Visual outline of the nf-core/multiplesequencealign pipeline (v1.1.1). First, optionally, the input files are characterized via a collection of summary statistics. Optionally, a guide tree is rendered. Then, the MSA is computed. Finally, various metrics can optionally be calculated to evaluate the tools’ performance. Eventually, these results are summarized in a visual form in MultiQC and a custom shiny app.
This pipeline is therefore a dual tool: (i) a versatile production pipeline allowing the processing of any dataset with a user-defined methodology and (ii) a benchmark allowing the systematic comparison of alternative MSA procedures and subsequent parameterization of an optimal production pipeline. These two alternative ways of deploying the pipeline are made possible by the toolsheet feature that defines which MSA procedures will be applied to each dataset.
The toolsheet enables parallel comparison of tools and parameters’ configurations
MSAs, like most bioinformatics tools, rely on complex parameter configurations. Although all possible command line options are part of the same package, in practice, each unique combination of parameters may function as a distinct tool, and sometimes even deploy entirely different algorithms. For instance, in T-Coffee, the default algorithm uses the original consistency-based T-Coffee algorithm [34], while the -reg flag triggers a completely different large-scale alignment mode [32]. Other popular tools, such as MAFFT, support an even broader range of algorithms [29]. This complexity makes parameterization a feature as important to trace and maintain as the software name and version.

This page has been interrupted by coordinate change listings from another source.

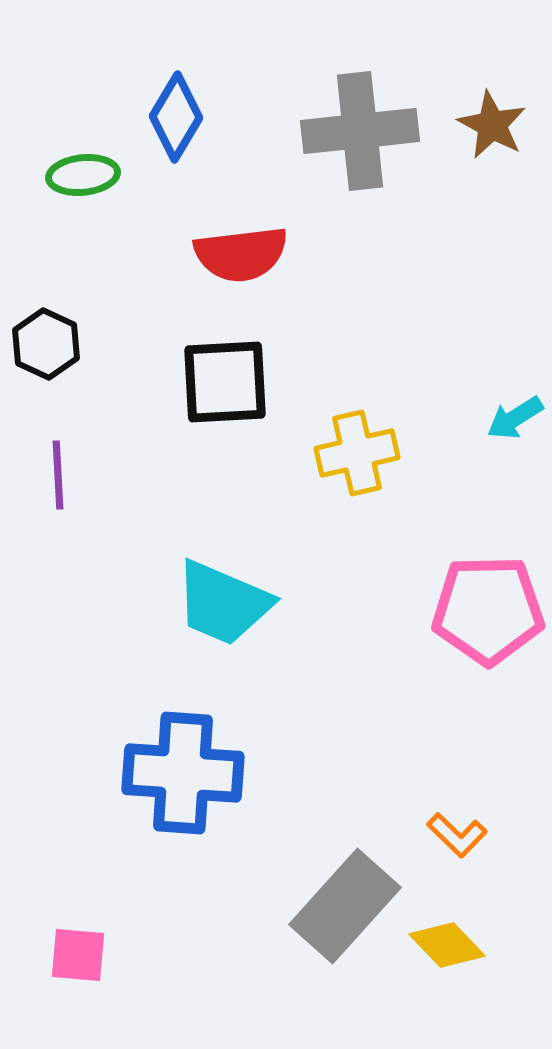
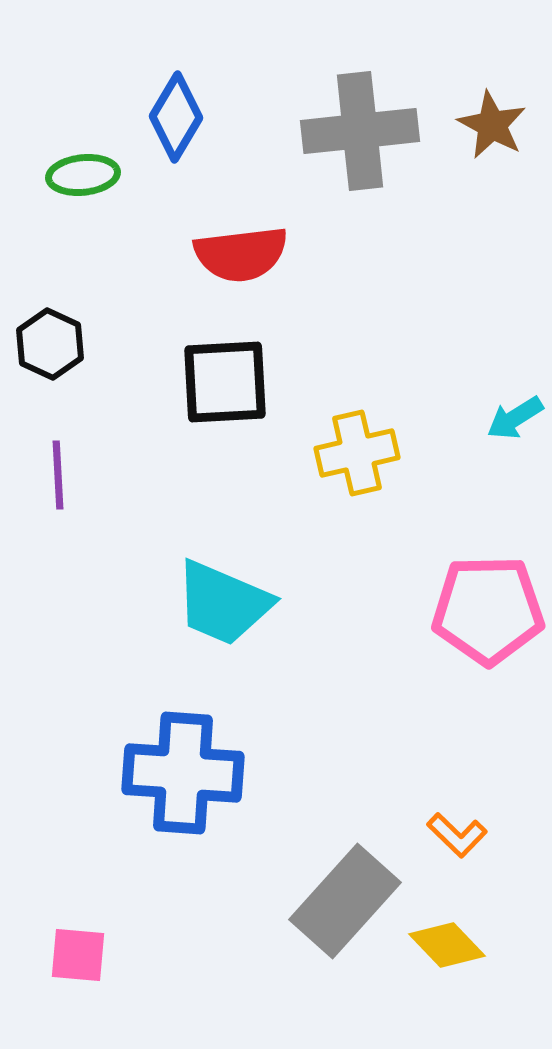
black hexagon: moved 4 px right
gray rectangle: moved 5 px up
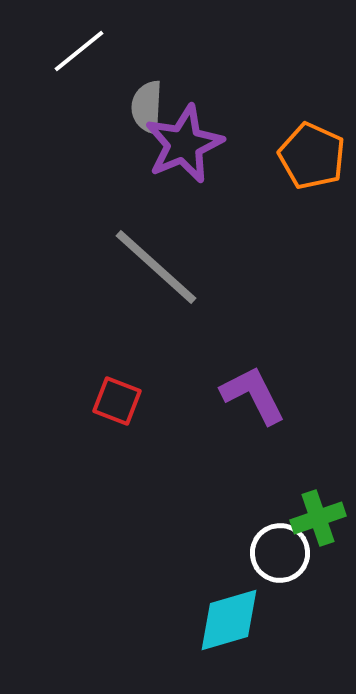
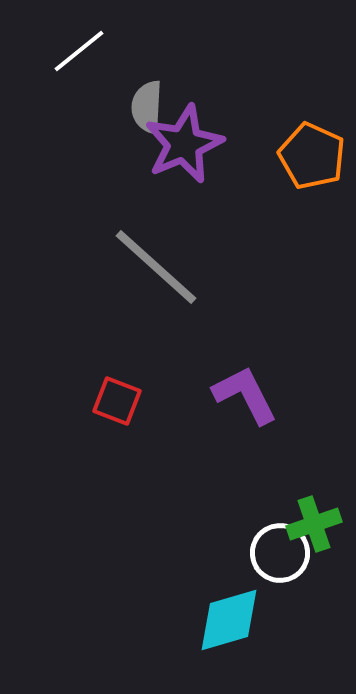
purple L-shape: moved 8 px left
green cross: moved 4 px left, 6 px down
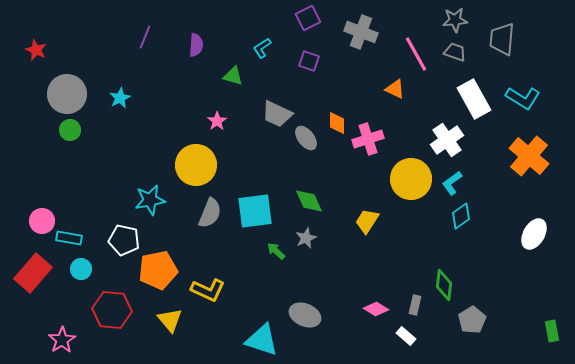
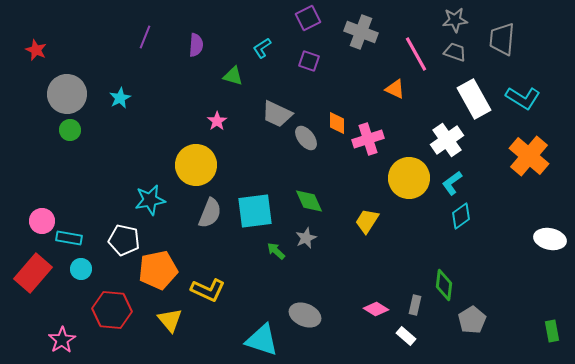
yellow circle at (411, 179): moved 2 px left, 1 px up
white ellipse at (534, 234): moved 16 px right, 5 px down; rotated 72 degrees clockwise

On top of this, each combination of computing elements (e.g. guide tree and assembly) defines a procedure with distinct properties. Each of these procedures is considered separately for benchmarking, as it holds specific properties. The pipeline must account for this complexity, make it traceable, and allow users to unambiguously identify the effect of each component when benchmarking. To guarantee this, in nf-core/multiplesequencealign a pipeline benchmarking execution can be specified by two input directives: the samplesheet defining the input file (containing the protein sequences, structures, reference alignment, etc.), as used in most nf-core pipelines, and a toolsheet, which declares the tools that will be used and compared. Each line in the toolsheet is considered a distinct procedure in the benchmark and the same tool may appear on several lines with different parameters. Information provided by the toolsheet includes the guide tree method (if applicable), the assembly method, and the command line parameters. Each combination of tools defined in the toolsheet is then computed for each sample specified in the samplesheet. This process can be seen as a Cartesian product of the sample and toolsheet. This results in a collection of MSAs ready to be compared with one another or with reference datasets. In a production use case where a single output is desired, the possibility exists to limit the toolsheet to a single tool only or to use the --tree, --args_tree, --aligner, and --args_aligner parameters (see the “Materials and methods” section).
Guide tree computation
Guide trees, which are a hierarchical clustering of input sequences, define the order in which sequences are aligned. They are a prerequisite for most progressive MSA methods [1]. Guide trees have been shown to have a major impact on MSA accuracy [32]. Their computation can be a bottleneck in large datasets as they typically rely on a distance matrix of all sequences to be calculated, requiring O(N^2^) operations. As of version 1.1.1, the pipeline includes FAMSA [26] to support the stand-alone computation of the most common types of guide tree methods, specifically neighbor joining [38], the unweighted pair group method with arithmetic mean (UPGMA) [39], single linkage (SL), and PartTree [40] using either SL or UPGMA. Multiple flavors of the PartTree heuristic can also be deployed using MAFFT [40], reported in detail in Table 2. The pipeline also supports the ClustalO [25] implementation of mBed trees, which are based on a combination of k-means clustering and sequence embeddings [41]. The guide tree computation step has been designed modularly to allow the easy incorporation of new guide tree methods that users may be interested in.
MSA assembly
Assembly refers to the step where the final MSA is constructed by combining all the sequences, a procedure common to all MSA tools, regardless of their dependence on a guide tree [1, 42]. The pipeline integrates some of the most widely used large-scale assembly methods (listed in Table 1), and like the other sections of the pipeline, it has been specifically designed in a modular way to support the integration of novel tools as they get developed (see the “Integration of new methods” section).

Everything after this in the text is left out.